After having already won the road series against division rivals, the Arizona Diamondbacks, the odds were not in their favor with youngster Antonio Senzatela making just his third start of the season against Zack Greinke who has been one of the best pitchers in baseball for most of the last decade.
Senzatela made a few key mistakes but was mostly fine, keeping his club in the game. But Greinke was the best version of himself, dominating the Rockies offense by dancing around the edges with each of his offerings while getting a pretty generous strike zone.
That combination led to just one run on two hits against him, the sole blemish coming on a fifth-inning solo home run off the bat of Ian Desmond, his 19th round-tripper of the season.
Arizona did most of their damage with two outs, starting with the first frame when back-to-back doubles from A.J. Pollock and Steven Souza Jr. got them on the board.
The bottom of the fourth saw a familiar pattern as of late emerge. Senzatela was working quickly but issued a two-out walk to Jake Lamb. Naturally, the Diamondbacks made him pay for it with a groundball single from Daniel Descalso that would not have been a hit if the first baseman didn’t need to hold the runner on, and a triple into the left-center field gap from Nick Ahmed to extend the home team’s lead to 3-0.
Desmond gave the Rockies some life by collecting the Rockies first hit of the game with his homer in the fifth but Arizona pulled away thanks to a sloppy sixth.
After getting Pollock to ground out, Senzatela walked Souza, ending his afternoon. Chris Rusin came on and got exactly what he was looking for, a groundball to second base that should have resulted in an inning-ending double play. Unfortunately for him and the Rockies, rookie Garrett Hampson—making just his second MLB start—could not handle the grounder as it ricocheted off his body too far for him to record even a single out.
Rusin then lost Daniel Descalso, loading the bases with a walk. Manager Bud Black decided then to go with the rarely-used rookie Yency Almonte. The righty who has only tossed four innings in relief in his entire baseball playing career, couldn’t find his command against Ahmed, issuing a four-pitch walk to bring in a run.

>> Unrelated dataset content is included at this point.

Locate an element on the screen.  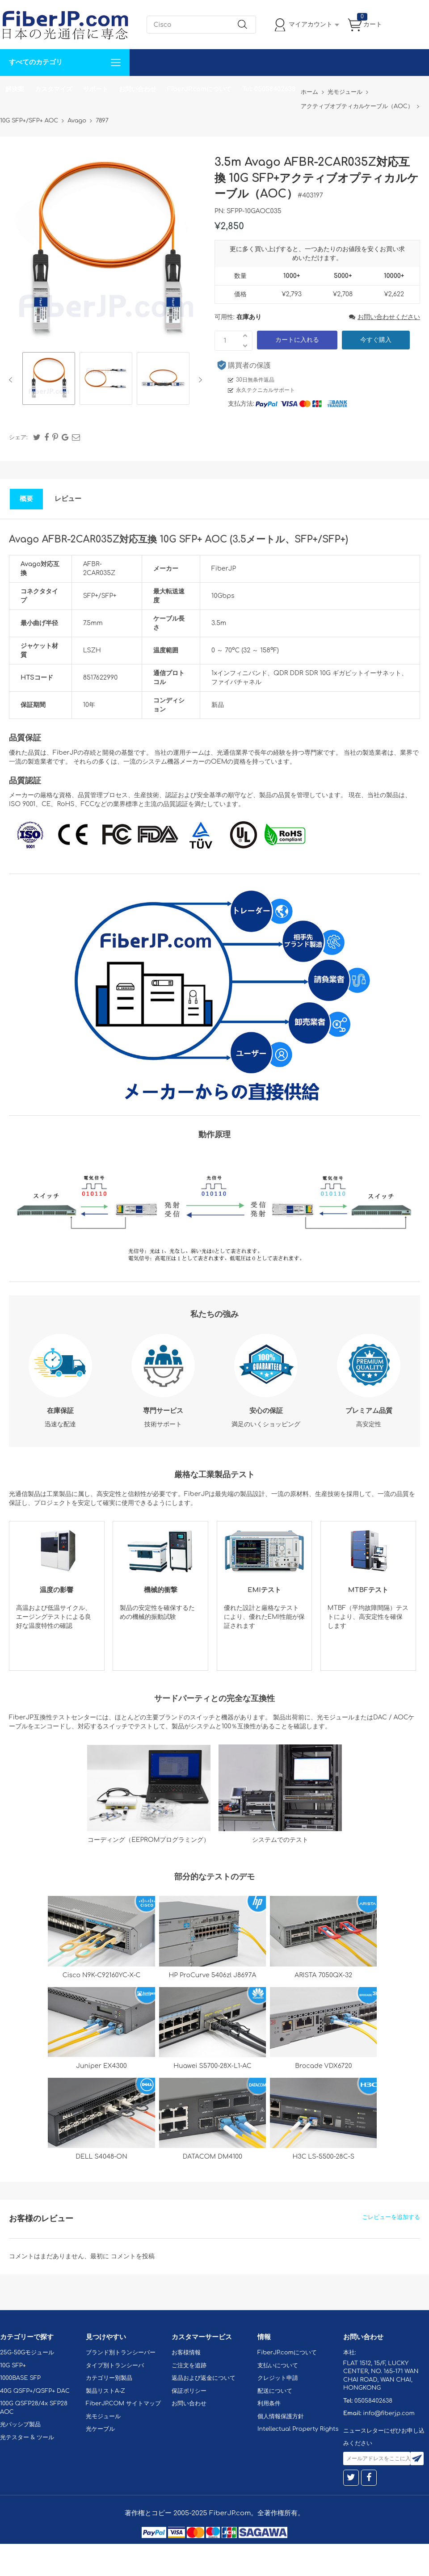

After a mound visit from catcher Tom Murphy, Almonte grooved a fastball to Jeff Mathis, scoring a pair, and putting away the 6-1 win for Arizona.
What’s Next:
After an off day on Monday, the Rockies return home for an odd two-game set against the defending World Series Champions, the Houston Astros. Tyler Anderson faces off against Gerrit Cole on Tuesday. First pitch at 6:40 Mountain Time.